Recent Progress in Large Vocabulary Continuous Speech Recognition
4 August 2022 | 4.00 p.m. – 5.00 p.m. (Singapore Time/ UTC+8)
Prof. Chng Eng Siong
Nanyang Technological University
Abstract: Modern Speech recognition has a long history, stretching from the 70s. It received renewed interest and significant improvement in recognition performance due to the injection of DNN approaches into its acoustic modelling abilities in 2013, and lately transformed itself from the traditional Acoustic + Language + Decoder approach to an end-to-end system which has almost reached state of the art performance.
In this talk, we will share our experience in developing codes-switching English/ Mandarin speech recognition in two widely used systems to develop speech recognition engines and highlight existing problems remaining.
Bio: Dr Chng Eng Siong is currently an Associate Professor in the School of Computer Science and Engineering (SCSE), Nanyang Technological University (NTU), Singapore. Prior to joining NTU in 2003, he has worked in several research centers/companies, namely: Knowles Electronics (USA), Lernout and Hauspie (Belgium), Institute of Infocomm Research (I2R, Singapore), and RIKEN (Japan) with focus in signal processing and speech research. He received both PhD and BEng (Hons) from Edinburgh University, U.K. in 1996 and 1991 respectively. His research current focus on: speech recognition using DNN frameworks, low resource, noisy conditions and adaptation to target domains (accent, use-cases). Additionally, he explores multilingual code-switch speech recognition such as: English/Mandarin, and English/Malay.

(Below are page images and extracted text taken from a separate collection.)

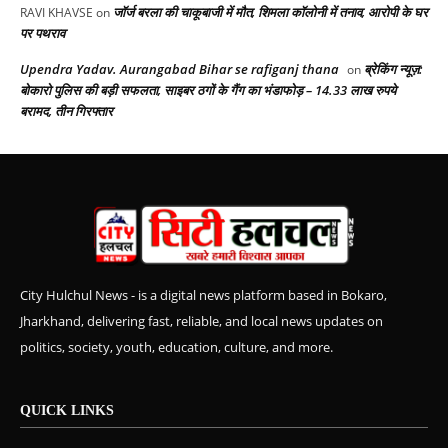
जॉर्ज बरला की चाकूबाजी में मौत, शिमला कॉलोनी में तनाव, आरोपी के घर
RAVI KHAVSE
on
पर पथराव
Upendra Yadav. Aurangabad Bihar se rafiganj thana
ब्रेकिंग न्यूज़:
on
बोकारो पुलिस की बड़ी सफलता, साइबर ठगों के गैंग का भंडाफोड़ – 14.33 लाख रुपये
बरामद, तीन गिरफ्तार
City Hulchul News - is a digital news platform based in Bokaro,
Jharkhand, delivering fast, reliable, and local news updates on
politics, society, youth, education, culture, and more.
QUICK LINKS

To date, he has been Principal Investigator of research grants awarded by Alibaba, NTU-Rolls Royce, Mindef, MOE and AStar with a total funding amount of over S$10 million under the “Speech and Language Technology Program (SLTP)” at SCSE. He has graduated 17 PhD students and 10 Masters Engineering students. His publications include 2 edited books and over 100 journal/conference papers. He has served as the publication chair for 5 international conferences (Human Agent Interaction 2016, INTERSPEECH 2014, APSIPA-2010, APSIPA-2011, ISCSLP-2006) and local organizing committee in ASRU 2019.